Objective: To measure change in STEPS captured remotely over 1 year in people with MS using a commercially-available wrist-worn accelerometer (Fitbit Flex).
Methods: Adults with MS (relapsing or progressive) able to walk at least 2 minutes were prospectively recruited into the UCSF FITriMS cohort. Physical activity was recorded continuously using a Fitbit Flex over 1 year and data collected using the UCSF Health eHeart research platform. Performance-based measures (e.g. EDSS, Timed-25-foot-walk; T25FW) were evaluated at baseline and 1-year, and patient-reported outcomes (e.g. 12-item MS-walking-scale; MSWS-12) were completed at baseline, 1.5, 3, 6, 9 and 12-months. Univariate and multivariable analyses were performed.
Results: Of 100 participants (61 relapsing MS, 39 progressive MS), 69 have completed 1-year follow-up and 11 more are scheduled (anticipated retention 80%); 14 withdrew, and 6 were lost to follow-up. Over 1 year, for the entire cohort, STEPS decreased 10.7% (mean decrease: 1236 steps/day, SD: 3065), and 53.4% decreased STEPS more than 800 steps/day (a threshold that has been proposed as a Minimal Clinically Important Difference for physical activity). Average STEPS in people with progressive MS declined less (0.2% decline from baseline, mean: -903, SD: 2239) than in those with relapsing MS (16.5% decline from baseline, mean: -1413, SD: 3436). There was wide variability in STEPS change over 1 year, including in people whose EDSS remained unchanged (for example, for people who remained EDSS 6.0 change in STEPS ranged from +814 to -3718).
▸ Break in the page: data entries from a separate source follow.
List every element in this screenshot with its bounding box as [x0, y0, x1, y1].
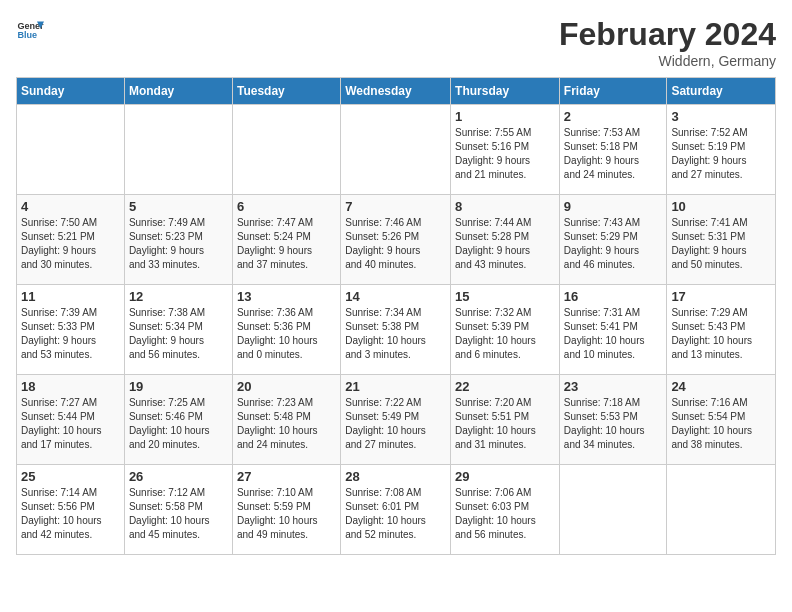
day-number: 17 [671, 289, 771, 304]
day-number: 25 [21, 469, 120, 484]
cell-info: Sunrise: 7:52 AM Sunset: 5:19 PM Dayligh… [671, 126, 771, 182]
calendar-cell: 2Sunrise: 7:53 AM Sunset: 5:18 PM Daylig… [559, 105, 667, 195]
day-header-sunday: Sunday [17, 78, 125, 105]
day-number: 11 [21, 289, 120, 304]
day-number: 28 [345, 469, 446, 484]
day-header-thursday: Thursday [451, 78, 560, 105]
cell-info: Sunrise: 7:39 AM Sunset: 5:33 PM Dayligh… [21, 306, 120, 362]
calendar-cell: 9Sunrise: 7:43 AM Sunset: 5:29 PM Daylig… [559, 195, 667, 285]
cell-info: Sunrise: 7:55 AM Sunset: 5:16 PM Dayligh… [455, 126, 555, 182]
svg-text:Blue: Blue [17, 30, 37, 40]
calendar-cell: 17Sunrise: 7:29 AM Sunset: 5:43 PM Dayli… [667, 285, 776, 375]
calendar-cell: 26Sunrise: 7:12 AM Sunset: 5:58 PM Dayli… [124, 465, 232, 555]
day-number: 13 [237, 289, 336, 304]
cell-info: Sunrise: 7:16 AM Sunset: 5:54 PM Dayligh… [671, 396, 771, 452]
calendar-cell [124, 105, 232, 195]
calendar-cell: 25Sunrise: 7:14 AM Sunset: 5:56 PM Dayli… [17, 465, 125, 555]
title-area: February 2024 Widdern, Germany [559, 16, 776, 69]
calendar-cell: 4Sunrise: 7:50 AM Sunset: 5:21 PM Daylig… [17, 195, 125, 285]
day-number: 24 [671, 379, 771, 394]
calendar-cell [232, 105, 340, 195]
day-number: 8 [455, 199, 555, 214]
cell-info: Sunrise: 7:27 AM Sunset: 5:44 PM Dayligh… [21, 396, 120, 452]
cell-info: Sunrise: 7:47 AM Sunset: 5:24 PM Dayligh… [237, 216, 336, 272]
day-header-wednesday: Wednesday [341, 78, 451, 105]
cell-info: Sunrise: 7:22 AM Sunset: 5:49 PM Dayligh… [345, 396, 446, 452]
calendar-cell: 29Sunrise: 7:06 AM Sunset: 6:03 PM Dayli… [451, 465, 560, 555]
day-number: 16 [564, 289, 663, 304]
cell-info: Sunrise: 7:36 AM Sunset: 5:36 PM Dayligh… [237, 306, 336, 362]
calendar-week-row: 11Sunrise: 7:39 AM Sunset: 5:33 PM Dayli… [17, 285, 776, 375]
calendar-cell: 21Sunrise: 7:22 AM Sunset: 5:49 PM Dayli… [341, 375, 451, 465]
cell-info: Sunrise: 7:29 AM Sunset: 5:43 PM Dayligh… [671, 306, 771, 362]
calendar-cell: 22Sunrise: 7:20 AM Sunset: 5:51 PM Dayli… [451, 375, 560, 465]
cell-info: Sunrise: 7:41 AM Sunset: 5:31 PM Dayligh… [671, 216, 771, 272]
cell-info: Sunrise: 7:38 AM Sunset: 5:34 PM Dayligh… [129, 306, 228, 362]
day-number: 29 [455, 469, 555, 484]
cell-info: Sunrise: 7:49 AM Sunset: 5:23 PM Dayligh… [129, 216, 228, 272]
calendar-cell: 19Sunrise: 7:25 AM Sunset: 5:46 PM Dayli… [124, 375, 232, 465]
month-year-title: February 2024 [559, 16, 776, 53]
calendar-cell: 18Sunrise: 7:27 AM Sunset: 5:44 PM Dayli… [17, 375, 125, 465]
calendar-cell: 24Sunrise: 7:16 AM Sunset: 5:54 PM Dayli… [667, 375, 776, 465]
calendar-cell: 7Sunrise: 7:46 AM Sunset: 5:26 PM Daylig… [341, 195, 451, 285]
day-number: 21 [345, 379, 446, 394]
page-header: General Blue February 2024 Widdern, Germ… [16, 16, 776, 69]
cell-info: Sunrise: 7:25 AM Sunset: 5:46 PM Dayligh… [129, 396, 228, 452]
day-header-tuesday: Tuesday [232, 78, 340, 105]
day-number: 4 [21, 199, 120, 214]
calendar-cell [17, 105, 125, 195]
cell-info: Sunrise: 7:32 AM Sunset: 5:39 PM Dayligh… [455, 306, 555, 362]
day-number: 6 [237, 199, 336, 214]
day-header-saturday: Saturday [667, 78, 776, 105]
cell-info: Sunrise: 7:53 AM Sunset: 5:18 PM Dayligh… [564, 126, 663, 182]
day-number: 10 [671, 199, 771, 214]
day-number: 9 [564, 199, 663, 214]
calendar-cell: 13Sunrise: 7:36 AM Sunset: 5:36 PM Dayli… [232, 285, 340, 375]
cell-info: Sunrise: 7:18 AM Sunset: 5:53 PM Dayligh… [564, 396, 663, 452]
calendar-cell: 8Sunrise: 7:44 AM Sunset: 5:28 PM Daylig… [451, 195, 560, 285]
calendar-week-row: 18Sunrise: 7:27 AM Sunset: 5:44 PM Dayli… [17, 375, 776, 465]
cell-info: Sunrise: 7:12 AM Sunset: 5:58 PM Dayligh… [129, 486, 228, 542]
calendar-cell [667, 465, 776, 555]
cell-info: Sunrise: 7:46 AM Sunset: 5:26 PM Dayligh… [345, 216, 446, 272]
calendar-cell: 16Sunrise: 7:31 AM Sunset: 5:41 PM Dayli… [559, 285, 667, 375]
day-number: 7 [345, 199, 446, 214]
calendar-cell [341, 105, 451, 195]
logo-icon: General Blue [16, 16, 44, 44]
day-number: 1 [455, 109, 555, 124]
logo: General Blue [16, 16, 44, 44]
day-number: 26 [129, 469, 228, 484]
cell-info: Sunrise: 7:43 AM Sunset: 5:29 PM Dayligh… [564, 216, 663, 272]
location-subtitle: Widdern, Germany [559, 53, 776, 69]
cell-info: Sunrise: 7:50 AM Sunset: 5:21 PM Dayligh… [21, 216, 120, 272]
calendar-cell: 12Sunrise: 7:38 AM Sunset: 5:34 PM Dayli… [124, 285, 232, 375]
cell-info: Sunrise: 7:06 AM Sunset: 6:03 PM Dayligh… [455, 486, 555, 542]
calendar-table: SundayMondayTuesdayWednesdayThursdayFrid… [16, 77, 776, 555]
cell-info: Sunrise: 7:10 AM Sunset: 5:59 PM Dayligh… [237, 486, 336, 542]
calendar-cell: 6Sunrise: 7:47 AM Sunset: 5:24 PM Daylig… [232, 195, 340, 285]
cell-info: Sunrise: 7:31 AM Sunset: 5:41 PM Dayligh… [564, 306, 663, 362]
day-number: 27 [237, 469, 336, 484]
day-number: 2 [564, 109, 663, 124]
day-number: 12 [129, 289, 228, 304]
day-number: 3 [671, 109, 771, 124]
calendar-week-row: 1Sunrise: 7:55 AM Sunset: 5:16 PM Daylig… [17, 105, 776, 195]
day-number: 20 [237, 379, 336, 394]
calendar-cell: 10Sunrise: 7:41 AM Sunset: 5:31 PM Dayli… [667, 195, 776, 285]
day-number: 18 [21, 379, 120, 394]
calendar-cell: 11Sunrise: 7:39 AM Sunset: 5:33 PM Dayli… [17, 285, 125, 375]
day-number: 19 [129, 379, 228, 394]
calendar-cell: 5Sunrise: 7:49 AM Sunset: 5:23 PM Daylig… [124, 195, 232, 285]
calendar-cell: 27Sunrise: 7:10 AM Sunset: 5:59 PM Dayli… [232, 465, 340, 555]
cell-info: Sunrise: 7:14 AM Sunset: 5:56 PM Dayligh… [21, 486, 120, 542]
calendar-cell: 15Sunrise: 7:32 AM Sunset: 5:39 PM Dayli… [451, 285, 560, 375]
calendar-cell: 20Sunrise: 7:23 AM Sunset: 5:48 PM Dayli… [232, 375, 340, 465]
calendar-cell [559, 465, 667, 555]
cell-info: Sunrise: 7:20 AM Sunset: 5:51 PM Dayligh… [455, 396, 555, 452]
calendar-cell: 14Sunrise: 7:34 AM Sunset: 5:38 PM Dayli… [341, 285, 451, 375]
day-header-monday: Monday [124, 78, 232, 105]
calendar-cell: 23Sunrise: 7:18 AM Sunset: 5:53 PM Dayli… [559, 375, 667, 465]
calendar-cell: 28Sunrise: 7:08 AM Sunset: 6:01 PM Dayli… [341, 465, 451, 555]
cell-info: Sunrise: 7:44 AM Sunset: 5:28 PM Dayligh… [455, 216, 555, 272]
Discussion: Longitudinal measurement of STEPS using a commercially-available activity monitor is feasible with high retention and reveals changes in daily function not otherwise captured by more traditional disability metrics.
Disclosure:
V. J. Block: nothing to disclose
R. Bove: Has received funding from the NMSS
A. Keshavan: nothing to disclose
C. Zhao: nothing to disclose
C. J. Bevan: nothing to disclose
E. Crabtree-Hartman: has received educational grants from the MS Foundation, Teva neurosciences, and Biogen. She has served as a consultant to Genzyme, Teva and Novartis. She is on the Speakers Bureau for Genzyme, Teva and Biogen
J. S. Graves: has current research grants from Race to Erase MS, National MS Society, Genentech, and Biogen.
A. J. Green: has received research grants from the NMSS, NIH, Novartis and Inception 5 Sciences. He has served on an end point adjudication committee for Mediimmune and a steering committee for OCTIMs. He has served as an expert witness for Mylan and Amneal. He also is on the Scientific Advisory Board of Bionure and Inception Sciences.
P. Garcha: nothing to disclose
P-A. Gourraud: nothing to disclose
J. Pletcher: nothing to disclose
J. E. Olgin: nothing to disclose
G. M. Marcus: nothing to disclose
D. D. Allen: has received compensation as an instructor for the Neurologic Physical Therapy Residency Program at Kaiser Redwood City.
B. A. C. Cree: has received personal compensation for consulting from Abbvie, Biogen, EMD Serono, MedImmune, Novartis, Genzyme/sanofi aventis, Teva and has received contracted research support (including clinical trials) from Acorda, Biogen, EMD Serono, Hoffman La Roche, MedImmune, Novartis and Teva.
J. M. Gelfand: has served as a consultant on a scientific advisory board for MedImmune and Hoffman La Roche; has received research support from Quest Diagnostics through UCSF on a dementia care pathway; and has received compensation for medical legal consulting related to CNS inflammatory disorders.